━━━━━ Records supplied ━━━━━
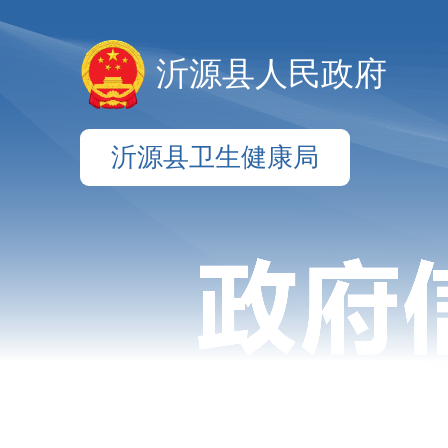
沂源县人民政府
沂源县卫生健康局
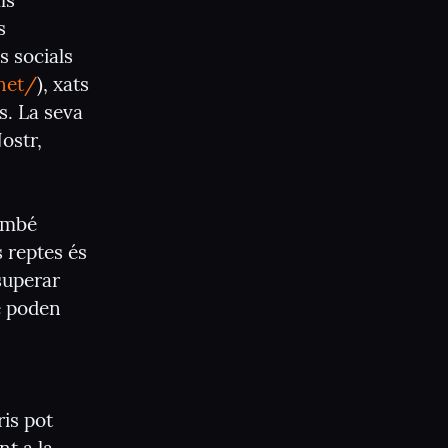
s 
 
 socials 
.net/
), xats 
s. La seva 
ostr, 
ambé 
 reptes és 
superar 
 poden 
is pot 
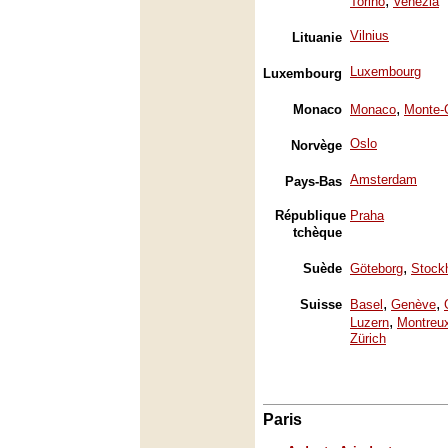
,
Torino
Venezia
Vilnius
Lituanie
Luxembourg
Luxembourg
,
Monaco
Monaco
Monte-
Oslo
Norvège
Amsterdam
Pays-Bas
République
Praha
tchèque
,
Suède
Göteborg
Stock
,
,
Suisse
Basel
Genève
,
Luzern
Montreu
Zürich
Paris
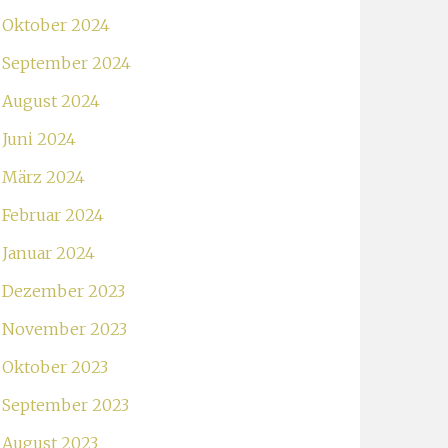
Oktober 2024
September 2024
August 2024
Juni 2024
März 2024
Februar 2024
Januar 2024
Dezember 2023
November 2023
Oktober 2023
September 2023
August 2023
━━━━━
Exactly as they appear above, write out all the entries, without pictures.

沂源县人民政府
沂源县卫生健康局
s 
 
 socials 
.net/
), xats 
s. La seva 
ostr, 
ambé 
 reptes és 
superar 
 poden 
is pot 
,
Torino
Venezia
Vilnius
Lituanie
Luxembourg
Luxembourg
,
Monaco
Monaco
Monte-
Oslo
Norvège
Amsterdam
Pays-Bas
République
Praha
tchèque
,
Suède
Göteborg
Stock
,
,
Suisse
Basel
Genève
,
Luzern
Montreu
Zürich
Paris
Oktober 2024
September 2024
August 2024
Juni 2024
März 2024
Februar 2024
Januar 2024
Dezember 2023
November 2023
Oktober 2023
September 2023
August 2023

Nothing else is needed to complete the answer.